Boneless Apartment and Solitary Elderly

My unreinforced apartment was as malnourished as I was and we both collapsed in a single torrential downpour. I was on a deadline, drinking nothing but water with apple cider vinegar, and two hours before my dinner date, I was crushed to death under the concrete. 

But apparently there’s a rule in the afterlife these days. A last supper for a person who died suddenly. It was quite generous. At the table I was sitting at, there was just an old man and I.

‘What would you like to have?’ asked the afterlife waiter.

‘I’ll have the aglio e olio from Master Chef Season 17, please?’

‘Well… You can have aglio e olio, but only the version you’ve eaten in your lifetime.’ The waiter replied.
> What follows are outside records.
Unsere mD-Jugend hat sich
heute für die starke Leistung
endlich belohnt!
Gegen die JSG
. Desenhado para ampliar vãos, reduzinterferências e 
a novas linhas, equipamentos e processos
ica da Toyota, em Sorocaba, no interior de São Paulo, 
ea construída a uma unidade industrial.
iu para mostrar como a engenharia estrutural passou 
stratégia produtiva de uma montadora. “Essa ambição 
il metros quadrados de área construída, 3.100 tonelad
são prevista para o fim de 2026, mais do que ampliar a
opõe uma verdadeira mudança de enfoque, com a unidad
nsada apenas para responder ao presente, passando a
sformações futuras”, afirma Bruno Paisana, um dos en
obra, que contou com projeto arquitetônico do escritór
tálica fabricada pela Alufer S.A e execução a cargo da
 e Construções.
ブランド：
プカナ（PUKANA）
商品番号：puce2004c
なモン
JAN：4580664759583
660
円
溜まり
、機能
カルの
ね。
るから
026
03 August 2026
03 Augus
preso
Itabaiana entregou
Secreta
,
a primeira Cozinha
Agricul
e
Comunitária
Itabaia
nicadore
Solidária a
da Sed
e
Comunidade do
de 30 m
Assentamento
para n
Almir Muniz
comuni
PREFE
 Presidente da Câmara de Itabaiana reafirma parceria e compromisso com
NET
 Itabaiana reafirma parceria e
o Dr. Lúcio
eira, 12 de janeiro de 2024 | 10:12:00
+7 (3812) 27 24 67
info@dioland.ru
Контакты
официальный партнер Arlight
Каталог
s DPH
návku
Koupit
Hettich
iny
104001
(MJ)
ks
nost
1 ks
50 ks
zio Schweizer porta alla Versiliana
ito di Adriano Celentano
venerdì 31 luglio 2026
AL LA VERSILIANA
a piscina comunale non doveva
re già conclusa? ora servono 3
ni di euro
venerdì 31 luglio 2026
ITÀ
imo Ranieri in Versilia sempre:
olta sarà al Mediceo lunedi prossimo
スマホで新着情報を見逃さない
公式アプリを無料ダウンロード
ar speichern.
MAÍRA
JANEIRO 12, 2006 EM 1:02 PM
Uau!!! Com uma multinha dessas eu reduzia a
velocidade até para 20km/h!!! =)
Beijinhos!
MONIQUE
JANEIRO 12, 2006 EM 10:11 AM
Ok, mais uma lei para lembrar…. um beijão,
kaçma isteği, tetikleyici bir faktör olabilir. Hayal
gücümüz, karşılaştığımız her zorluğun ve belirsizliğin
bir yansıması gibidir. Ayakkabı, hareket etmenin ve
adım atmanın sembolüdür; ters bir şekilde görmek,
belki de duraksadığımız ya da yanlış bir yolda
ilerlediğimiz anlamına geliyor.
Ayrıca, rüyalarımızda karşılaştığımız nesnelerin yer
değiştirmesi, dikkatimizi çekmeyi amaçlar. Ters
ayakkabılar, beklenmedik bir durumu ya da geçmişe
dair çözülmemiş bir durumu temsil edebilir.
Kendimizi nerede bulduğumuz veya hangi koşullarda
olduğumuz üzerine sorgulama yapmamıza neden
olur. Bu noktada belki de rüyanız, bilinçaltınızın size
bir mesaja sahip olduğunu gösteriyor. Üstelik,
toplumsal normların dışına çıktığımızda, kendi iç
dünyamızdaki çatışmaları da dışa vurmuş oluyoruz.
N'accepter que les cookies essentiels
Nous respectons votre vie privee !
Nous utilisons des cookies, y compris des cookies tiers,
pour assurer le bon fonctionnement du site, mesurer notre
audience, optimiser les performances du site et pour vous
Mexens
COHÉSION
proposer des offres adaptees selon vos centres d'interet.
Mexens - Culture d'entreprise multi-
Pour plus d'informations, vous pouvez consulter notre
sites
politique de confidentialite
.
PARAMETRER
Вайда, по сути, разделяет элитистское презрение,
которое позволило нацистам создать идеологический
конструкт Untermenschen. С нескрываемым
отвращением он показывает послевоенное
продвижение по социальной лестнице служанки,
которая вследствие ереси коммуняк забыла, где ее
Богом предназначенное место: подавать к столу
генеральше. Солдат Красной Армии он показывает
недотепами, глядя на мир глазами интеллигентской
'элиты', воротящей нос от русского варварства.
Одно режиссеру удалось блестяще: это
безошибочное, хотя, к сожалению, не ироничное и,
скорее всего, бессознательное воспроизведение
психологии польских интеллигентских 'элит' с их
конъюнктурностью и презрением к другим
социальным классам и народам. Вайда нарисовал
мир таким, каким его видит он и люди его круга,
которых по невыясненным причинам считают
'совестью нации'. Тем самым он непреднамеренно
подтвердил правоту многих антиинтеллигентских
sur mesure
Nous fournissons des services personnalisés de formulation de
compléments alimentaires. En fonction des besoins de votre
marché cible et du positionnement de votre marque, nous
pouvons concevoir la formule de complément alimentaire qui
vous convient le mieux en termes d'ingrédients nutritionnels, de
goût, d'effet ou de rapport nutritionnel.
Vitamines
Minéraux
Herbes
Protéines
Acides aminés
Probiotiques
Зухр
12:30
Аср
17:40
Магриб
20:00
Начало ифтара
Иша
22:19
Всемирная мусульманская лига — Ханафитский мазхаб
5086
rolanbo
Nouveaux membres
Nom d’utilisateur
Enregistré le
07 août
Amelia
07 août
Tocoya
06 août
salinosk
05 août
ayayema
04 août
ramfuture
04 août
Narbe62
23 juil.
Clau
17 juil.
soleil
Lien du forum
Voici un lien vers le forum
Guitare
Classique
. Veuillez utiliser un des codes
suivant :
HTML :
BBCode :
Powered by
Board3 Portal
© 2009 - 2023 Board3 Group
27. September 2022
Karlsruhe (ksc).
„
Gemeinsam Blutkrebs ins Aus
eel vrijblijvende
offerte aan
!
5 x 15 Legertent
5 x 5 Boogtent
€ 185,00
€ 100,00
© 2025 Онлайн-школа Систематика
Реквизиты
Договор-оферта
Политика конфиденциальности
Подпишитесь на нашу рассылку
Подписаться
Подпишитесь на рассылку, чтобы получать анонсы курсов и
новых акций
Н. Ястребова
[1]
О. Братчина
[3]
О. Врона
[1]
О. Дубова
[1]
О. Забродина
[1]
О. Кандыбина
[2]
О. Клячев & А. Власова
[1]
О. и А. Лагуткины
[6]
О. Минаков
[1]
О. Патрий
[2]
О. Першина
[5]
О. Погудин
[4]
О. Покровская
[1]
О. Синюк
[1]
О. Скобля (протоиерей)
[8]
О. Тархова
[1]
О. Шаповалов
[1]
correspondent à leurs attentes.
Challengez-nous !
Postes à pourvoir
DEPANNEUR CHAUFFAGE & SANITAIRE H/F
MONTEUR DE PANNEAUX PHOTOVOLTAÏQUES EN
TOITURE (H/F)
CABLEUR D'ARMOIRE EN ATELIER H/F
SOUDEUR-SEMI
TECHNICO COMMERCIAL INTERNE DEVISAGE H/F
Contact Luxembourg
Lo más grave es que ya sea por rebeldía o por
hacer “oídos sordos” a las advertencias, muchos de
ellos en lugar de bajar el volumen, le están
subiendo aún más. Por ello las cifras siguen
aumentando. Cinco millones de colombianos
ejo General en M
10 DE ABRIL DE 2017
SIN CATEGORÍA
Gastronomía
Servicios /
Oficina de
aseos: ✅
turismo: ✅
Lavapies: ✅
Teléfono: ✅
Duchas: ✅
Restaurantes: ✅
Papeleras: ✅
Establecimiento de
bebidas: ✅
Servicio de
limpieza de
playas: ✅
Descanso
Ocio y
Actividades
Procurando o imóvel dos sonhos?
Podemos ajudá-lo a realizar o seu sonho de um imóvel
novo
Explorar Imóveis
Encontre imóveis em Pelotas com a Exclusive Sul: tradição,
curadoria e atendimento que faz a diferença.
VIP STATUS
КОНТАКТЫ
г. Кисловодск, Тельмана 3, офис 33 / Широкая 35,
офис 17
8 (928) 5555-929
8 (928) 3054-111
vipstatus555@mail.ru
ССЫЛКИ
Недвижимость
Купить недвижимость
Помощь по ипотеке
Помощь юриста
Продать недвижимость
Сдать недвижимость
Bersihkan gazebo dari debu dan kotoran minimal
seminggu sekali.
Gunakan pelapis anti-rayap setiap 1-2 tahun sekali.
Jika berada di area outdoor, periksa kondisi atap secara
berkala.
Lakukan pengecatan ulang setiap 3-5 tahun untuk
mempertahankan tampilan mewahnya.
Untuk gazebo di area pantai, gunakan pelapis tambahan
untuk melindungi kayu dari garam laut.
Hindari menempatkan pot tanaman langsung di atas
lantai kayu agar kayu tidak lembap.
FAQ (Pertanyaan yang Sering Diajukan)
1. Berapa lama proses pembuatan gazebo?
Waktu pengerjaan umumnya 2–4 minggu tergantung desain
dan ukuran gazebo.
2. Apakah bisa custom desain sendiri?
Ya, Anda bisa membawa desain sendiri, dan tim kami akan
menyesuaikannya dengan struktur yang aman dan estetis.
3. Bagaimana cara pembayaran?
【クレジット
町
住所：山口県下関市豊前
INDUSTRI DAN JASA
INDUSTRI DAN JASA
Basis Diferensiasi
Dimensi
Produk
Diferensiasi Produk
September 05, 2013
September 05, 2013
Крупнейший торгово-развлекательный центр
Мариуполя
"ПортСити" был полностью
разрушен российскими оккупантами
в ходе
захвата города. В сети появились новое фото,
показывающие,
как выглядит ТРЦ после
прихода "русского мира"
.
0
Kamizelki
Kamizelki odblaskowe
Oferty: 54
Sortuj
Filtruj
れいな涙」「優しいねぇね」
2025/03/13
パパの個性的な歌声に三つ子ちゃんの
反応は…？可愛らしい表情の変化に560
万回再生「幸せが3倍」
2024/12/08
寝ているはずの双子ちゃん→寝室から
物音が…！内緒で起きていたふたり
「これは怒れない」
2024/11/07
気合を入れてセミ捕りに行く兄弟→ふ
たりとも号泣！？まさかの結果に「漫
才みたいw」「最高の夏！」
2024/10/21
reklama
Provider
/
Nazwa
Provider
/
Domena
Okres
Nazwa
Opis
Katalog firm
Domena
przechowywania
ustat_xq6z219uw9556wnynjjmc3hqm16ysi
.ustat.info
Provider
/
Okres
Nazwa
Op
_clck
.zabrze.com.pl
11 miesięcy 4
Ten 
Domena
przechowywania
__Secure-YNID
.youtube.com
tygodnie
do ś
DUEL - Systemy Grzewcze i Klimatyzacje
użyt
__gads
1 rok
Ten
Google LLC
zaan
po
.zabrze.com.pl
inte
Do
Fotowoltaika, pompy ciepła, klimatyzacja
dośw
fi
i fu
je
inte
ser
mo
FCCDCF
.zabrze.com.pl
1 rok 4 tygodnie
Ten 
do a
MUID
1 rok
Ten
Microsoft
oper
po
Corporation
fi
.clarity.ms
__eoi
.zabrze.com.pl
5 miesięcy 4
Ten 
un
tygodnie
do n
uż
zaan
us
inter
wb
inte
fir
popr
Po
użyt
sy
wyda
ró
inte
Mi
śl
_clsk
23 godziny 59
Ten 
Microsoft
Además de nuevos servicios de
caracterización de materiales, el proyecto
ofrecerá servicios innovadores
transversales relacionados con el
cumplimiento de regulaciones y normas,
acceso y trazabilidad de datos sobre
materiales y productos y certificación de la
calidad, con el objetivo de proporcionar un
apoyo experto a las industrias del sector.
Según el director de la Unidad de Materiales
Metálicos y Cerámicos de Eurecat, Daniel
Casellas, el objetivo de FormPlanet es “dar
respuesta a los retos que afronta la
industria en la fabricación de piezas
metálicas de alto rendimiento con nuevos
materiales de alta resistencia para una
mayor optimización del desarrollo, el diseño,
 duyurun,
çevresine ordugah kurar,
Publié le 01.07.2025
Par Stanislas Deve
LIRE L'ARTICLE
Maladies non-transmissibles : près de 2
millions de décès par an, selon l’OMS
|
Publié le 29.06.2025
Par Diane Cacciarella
‘I have a fine dining reservation for tonight, is that not on the menu?’ 

‘It is, the one you have had in your lifetime…🙏🏻’ 

‘I’ll just have an aglio e olio then. Oh, by the way, can I have it with garlic since we’re ghosts?’ 

‘They said it’s okay if you have eaten it during your life. Can a Korean live without garlic?’ 

The old man replied that he had lived alone all his life with no wife and children. He ordered his mother’s homemade tofu and marinated wild onion, whose shanty room at the shanty town had washed away during the storm. When he ordered it, he stressed that he wanted it to be warm.

I wondered why anyone would ask such a thing when we were alive. ‘What do you most want to eat before you die?’

What would be the need for it just before death? But, now, not just when you’re about to die. You still have the chance. You can sleep after you die, but you must eat before you die. Now, right now.